Using `perf` to ensure realtime safety
perf
is a tool built into the linux kernel, which allows profiling and tracing. it can be quite a handy tool to find evil operations that may compromise real-time applications. This gives a tl/dr guide on how to find offending system calls via perf trace
.
Identify your threads
First step is to identify the threads that we want to trace:
ps -eo pid,tid,rtprio,command,comm -L
may give you the list of all threads, including the rtprio
. if the threads are named, it’s easy to identify the threads (tid
), which we want to trace. For the rest of this entry, let’s assume the threads are 1234,1235,1236
.
Trace the thread(s)
Let’s see what we get:
sudo perf trace -t 1234,1235,1236
This will print the trace points to the terminal in real-time. By default it will trace system calls (which may or may not be good to have in the real-time thread)

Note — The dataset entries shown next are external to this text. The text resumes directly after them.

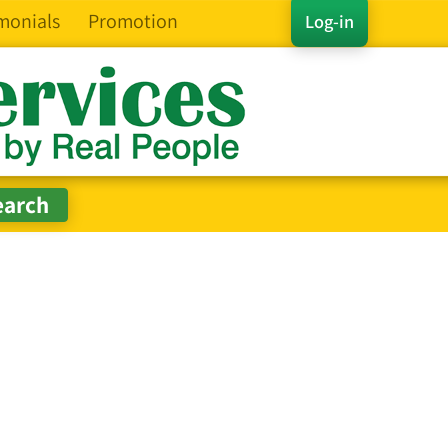
monials
Promotion
Log-in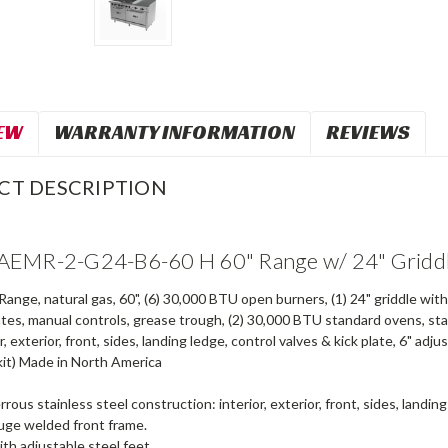
EW
WARRANTY INFORMATION
REVIEWS
CT DESCRIPTION
EMR-2-G24-B6-60 H 60" Range w/ 24" Griddl
ange, natural gas, 60", (6) 30,000 BTU open burners, (1) 24" griddle wit
ates, manual controls, grease trough, (2) 30,000 BTU standard ovens, stai
or, exterior, front, sides, landing ledge, control valves & kick plate, 6" a
kit) Made in North America
rrous stainless steel construction: interior, exterior, front, sides, landing
uge welded front frame.
ith adjustable steel feet.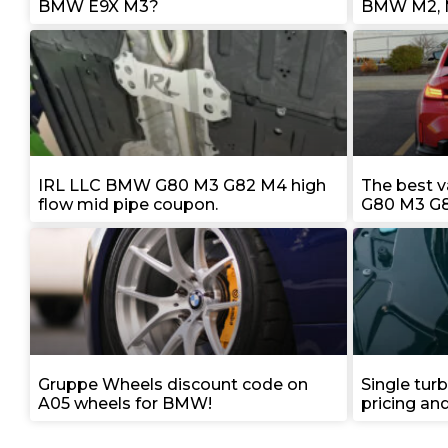
BMW E9X M3?
BMW M2, 
IRL LLC BMW G80 M3 G82 M4 high
The best 
flow mid pipe coupon.
G80 M3 G8
Gruppe Wheels discount code on
Single tur
A05 wheels for BMW!
pricing an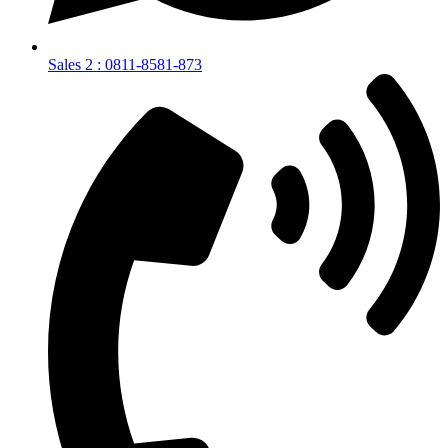
Sales 2 : 0811-8581-873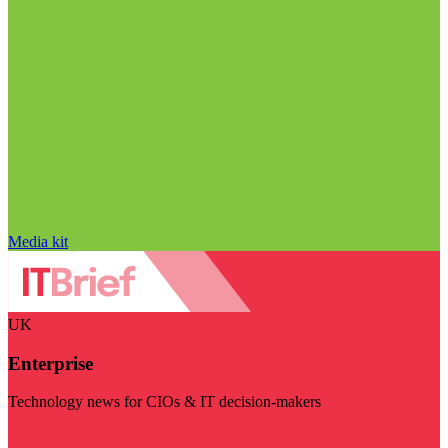
Media kit
UK
Enterprise
Technology news for CIOs & IT decision-makers
Visit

Record interesting tracepoints
perf
supports quite a number of trace points. Some of them are available as users, some require super user permissions:
# show user-accessible tracepoints
perf list
# show tracepoints that require super user access
sudo perf list
Some of the more interesting trace points are about memory allocations or waiting for a mutex from the rt thread. We first have to install probes:
# memory subsystem (not only, but mainly malloc/free)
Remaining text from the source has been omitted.